• **How to complete this task**
Among the records below, find the line that has "hiểm cực độ."; from there, give the lines again exactly, and stop after the line that has "II. Các Tình Huống Thực Tế Và Lỗi Vi Phạm".

• **Input data**
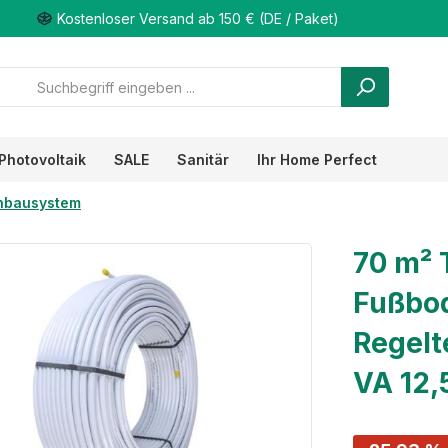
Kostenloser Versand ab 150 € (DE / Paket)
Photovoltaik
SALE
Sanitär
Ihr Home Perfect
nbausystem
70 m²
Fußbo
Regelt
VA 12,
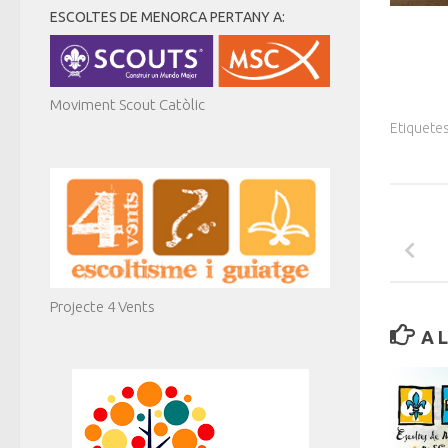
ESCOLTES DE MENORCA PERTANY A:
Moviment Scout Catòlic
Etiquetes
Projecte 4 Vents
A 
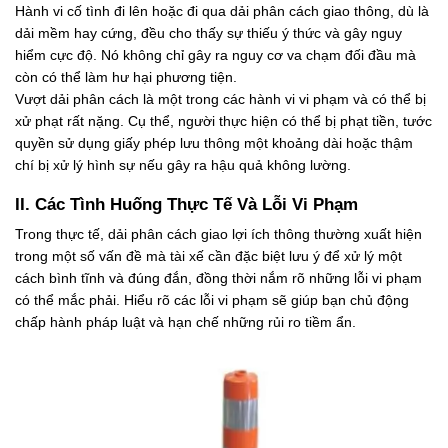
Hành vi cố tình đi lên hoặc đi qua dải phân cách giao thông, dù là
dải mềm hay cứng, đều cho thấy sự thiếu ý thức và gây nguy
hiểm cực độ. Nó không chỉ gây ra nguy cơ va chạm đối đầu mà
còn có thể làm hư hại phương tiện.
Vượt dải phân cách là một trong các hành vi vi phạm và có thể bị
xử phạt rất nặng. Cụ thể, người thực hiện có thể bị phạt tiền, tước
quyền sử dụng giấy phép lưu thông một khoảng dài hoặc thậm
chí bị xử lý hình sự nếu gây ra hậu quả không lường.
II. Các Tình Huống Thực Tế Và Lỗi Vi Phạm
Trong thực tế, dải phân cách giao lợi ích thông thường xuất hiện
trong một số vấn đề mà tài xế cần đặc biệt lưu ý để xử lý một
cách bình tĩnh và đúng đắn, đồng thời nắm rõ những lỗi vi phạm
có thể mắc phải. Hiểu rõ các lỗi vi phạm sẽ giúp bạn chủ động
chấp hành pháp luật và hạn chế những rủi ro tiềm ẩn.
...
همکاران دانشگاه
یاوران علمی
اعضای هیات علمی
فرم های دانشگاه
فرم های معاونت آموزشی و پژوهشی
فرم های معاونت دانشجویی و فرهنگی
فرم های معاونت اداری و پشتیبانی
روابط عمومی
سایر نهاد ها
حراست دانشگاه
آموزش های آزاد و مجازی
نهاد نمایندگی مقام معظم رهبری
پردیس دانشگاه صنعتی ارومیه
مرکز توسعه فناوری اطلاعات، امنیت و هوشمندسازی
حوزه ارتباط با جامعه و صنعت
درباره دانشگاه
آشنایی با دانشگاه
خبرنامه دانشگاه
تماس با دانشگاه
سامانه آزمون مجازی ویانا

• **Output below**
hiểm cực độ. Nó không chỉ gây ra nguy cơ va chạm đối đầu mà
còn có thể làm hư hại phương tiện.
Vượt dải phân cách là một trong các hành vi vi phạm và có thể bị
xử phạt rất nặng. Cụ thể, người thực hiện có thể bị phạt tiền, tước
quyền sử dụng giấy phép lưu thông một khoảng dài hoặc thậm
chí bị xử lý hình sự nếu gây ra hậu quả không lường.
II. Các Tình Huống Thực Tế Và Lỗi Vi Phạm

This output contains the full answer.